Exercise prompt
If a line in the listing below includes the string "CACHOEIRINHA", pull it out.

Extracted entries: Begin

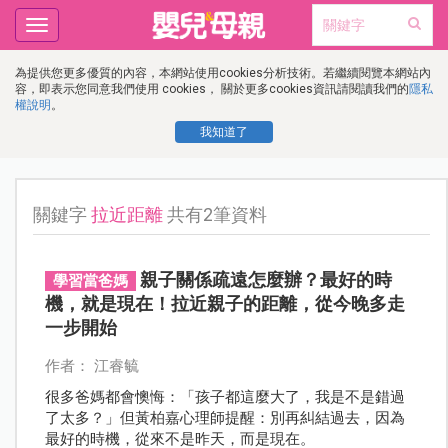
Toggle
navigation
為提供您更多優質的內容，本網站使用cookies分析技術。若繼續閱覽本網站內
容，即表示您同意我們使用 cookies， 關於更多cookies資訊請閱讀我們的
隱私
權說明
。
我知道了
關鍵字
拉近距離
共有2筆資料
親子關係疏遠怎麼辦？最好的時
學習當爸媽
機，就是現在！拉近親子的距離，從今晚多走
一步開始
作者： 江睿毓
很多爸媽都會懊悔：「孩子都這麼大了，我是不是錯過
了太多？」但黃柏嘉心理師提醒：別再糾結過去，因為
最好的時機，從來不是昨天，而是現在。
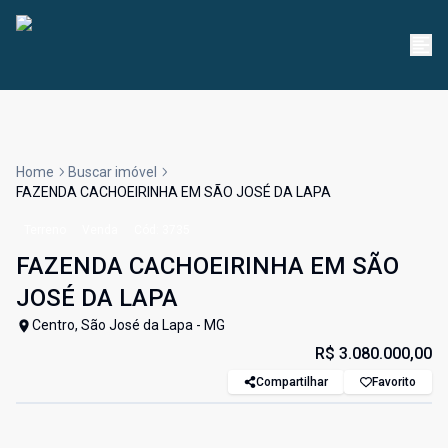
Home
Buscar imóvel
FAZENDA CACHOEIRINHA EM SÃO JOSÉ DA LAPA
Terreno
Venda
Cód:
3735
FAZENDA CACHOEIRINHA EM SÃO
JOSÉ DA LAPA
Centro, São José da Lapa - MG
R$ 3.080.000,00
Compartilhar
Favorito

Extracted entries: End
Extracted entries: Begin

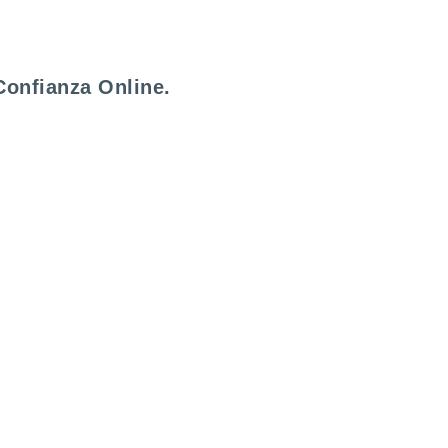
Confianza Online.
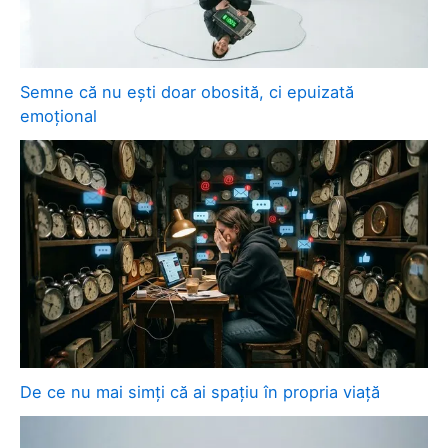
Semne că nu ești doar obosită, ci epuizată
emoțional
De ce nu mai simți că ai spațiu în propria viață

Extracted entries: End

Response to this task
FAZENDA CACHOEIRINHA EM SÃO JOSÉ DA LAPA
FAZENDA CACHOEIRINHA EM SÃO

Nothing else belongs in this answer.